As such, Vanishing America belongs as a companion piece to Mark Dowie’s 2009 book Conservation Refugees. The latter covers the treatment of indigenous peoples in several continents, not only the Americas, and in more contemporary times. Yet it also examines how sincere concern for various natural regions — mainly forests — has, in many tragic cases, led to the exclusion, even genocide, of the very people adapted to living there sustainably.
Both books critique the fantasy of people-free landscapes as places that must remain empty until the right sort of folks want to enter them. Sometimes, these people happen to be sensitive, knowledgeable, careful, and respectful enough to take only photographs and leave only footprints, as the T-shirt says. Sometimes, as recent battles over the placement of pipelines and fracking operations through national parks and native-held territories attest, others gain access to land by virtue of the color of their skin and/or the thickness of their wallets.

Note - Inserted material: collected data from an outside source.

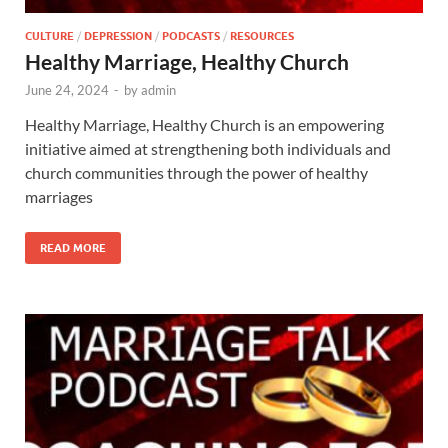
CULTURE
/
DEPRESSION
/
PODCASTS
/
RESOURCES
Healthy Marriage, Healthy Church
June 24, 2024
-
by
admin
Healthy Marriage, Healthy Church is an empowering
initiative aimed at strengthening both individuals and
church communities through the power of healthy
marriages
READ MORE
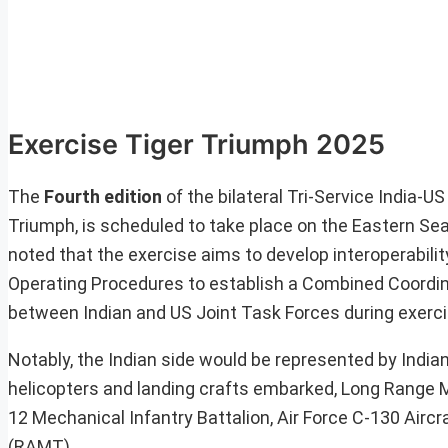
Exercise Tiger Triumph 2025
The
Fourth edition
of the bilateral Tri-Service India-
Triumph, is scheduled to take place on the Eastern Seab
noted that the exercise aims to develop interoperabil
Operating Procedures to establish a Combined Coordin
between Indian and US Joint Task Forces during exerci
Notably, the Indian side would be represented by India
helicopters and landing crafts embarked, Long Range M
12 Mechanical Infantry Battalion, Air Force C-130 Airc
(RAMT).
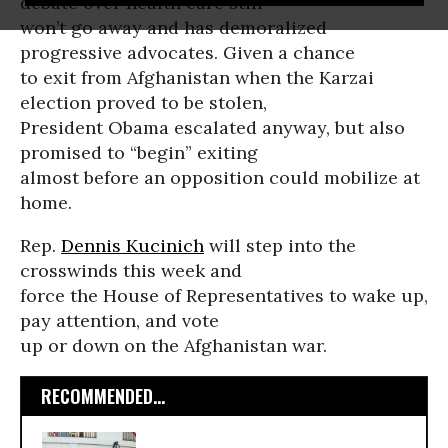
debate over health care still
won’t go away and has demoralized
progressive advocates. Given a chance
to exit from Afghanistan when the Karzai
election proved to be stolen,
President Obama escalated anyway, but also
promised to “begin” exiting
almost before an opposition could mobilize at
home.
Rep.
Dennis Kucinich
will step into the
crosswinds this week and
force the House of Representatives to wake up,
pay attention, and vote
up or down on the Afghanistan war.
RECOMMENDED...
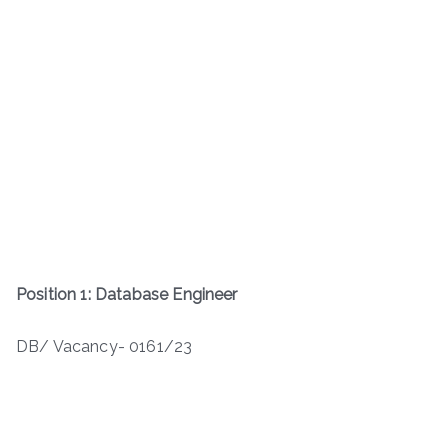
Position 1: Database Engineer
DB/ Vacancy- 0161/23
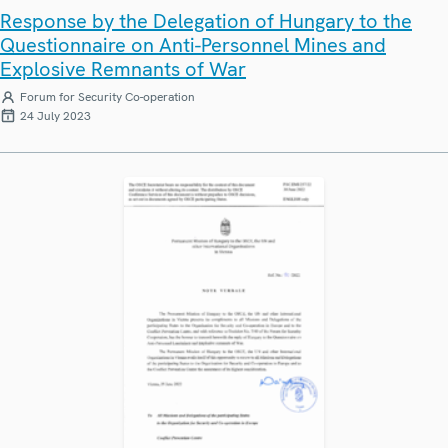
Response by the Delegation of Hungary to the
Questionnaire on Anti-Personnel Mines and
Explosive Remnants of War
Forum for Security Co-operation
24 July 2023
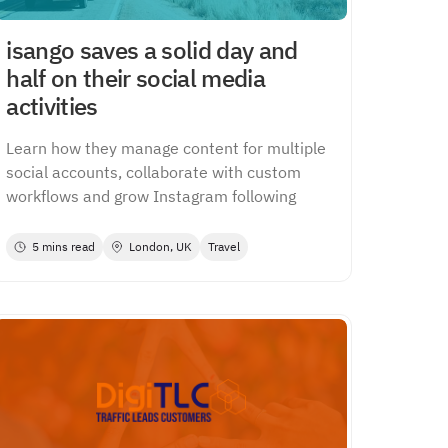
isango saves a solid day and
half on their social media
activities
Learn how they manage content for multiple
social accounts, collaborate with custom
workflows and grow Instagram following
5 mins read
London, UK
Travel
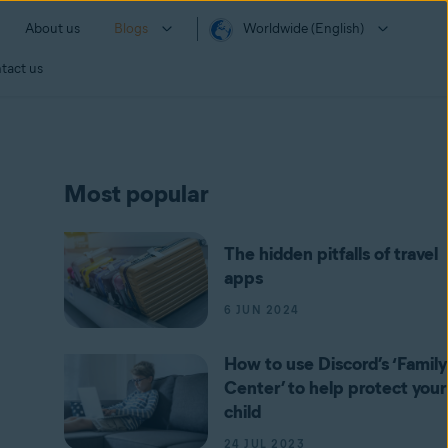
About us
Blogs
Worldwide (English)
tact us
Most popular
The hidden pitfalls of travel
apps
6 JUN 2024
How to use Discord’s ‘Family
Center’ to help protect your
child
24 JUL 2023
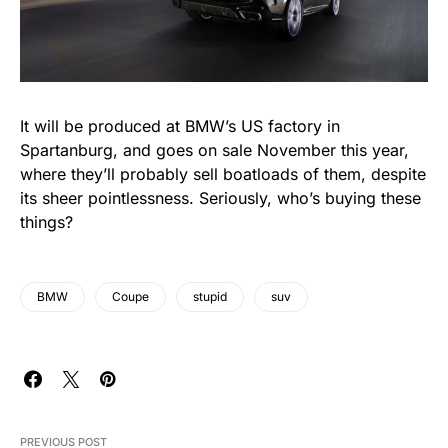
It will be produced at BMW’s US factory in
Spartanburg, and goes on sale November this year,
where they’ll probably sell boatloads of them, despite
its sheer pointlessness. Seriously, who’s buying these
things?
BMW
Coupe
stupid
suv
PREVIOUS POST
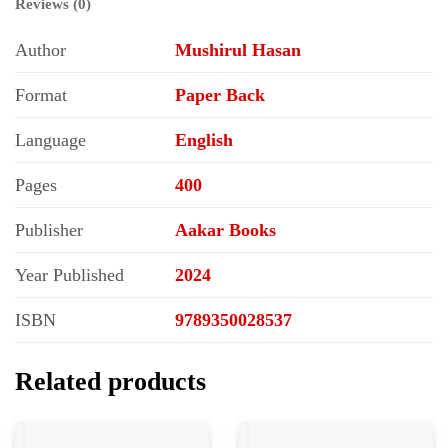
Reviews (0)
Author
Mushirul Hasan
Format
Paper Back
Language
English
Pages
400
Publisher
Aakar Books
Year Published
2024
ISBN
9789350028537
Related products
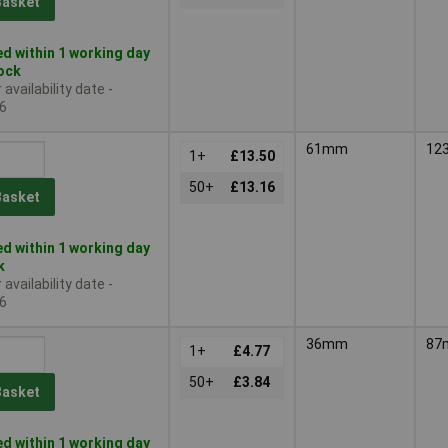
Basket
d within 1 working day
tock
availability date -
6
61mm
12
1+
£13.50
50+
£13.16
Basket
d within 1 working day
k
availability date -
6
36mm
87
1+
£4.77
50+
£3.84
Basket
d within 1 working day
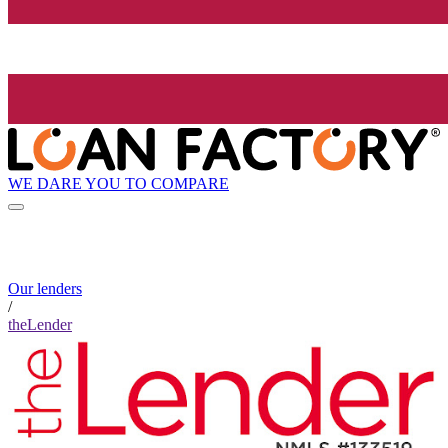
WE DARE YOU TO COMPARE
Our lenders
/
theLender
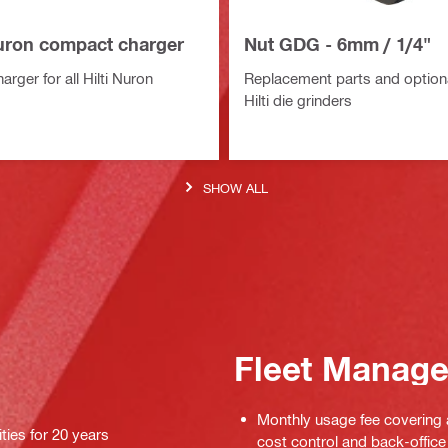
uron compact charger
Nut GDG - 6mm / 1/4"
rger for all Hilti Nuron
Replacement parts and optiona
Hilti die grinders
SHOW ALL
Fleet Manag
Monthly usage fee covering a
ties for 20 years
cost control and back-office 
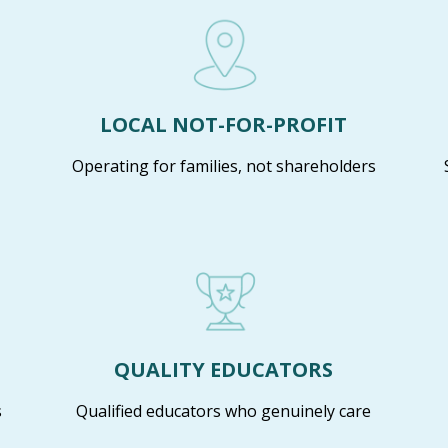
LOCAL NOT-FOR-PROFIT
Operating for families, not shareholders
QUALITY EDUCATORS
s
Qualified educators who genuinely care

Powell’s conclusions underline the limits of turning capitalism into a belief system and applying it to living beings. As more and more species and spaces become critically endangered, and first peoples follow close behind, our only hope of averting total disaster might just lie in being able to see the “other” in more holistic, less utilitarian terms. For that step forward, it is important first to look back.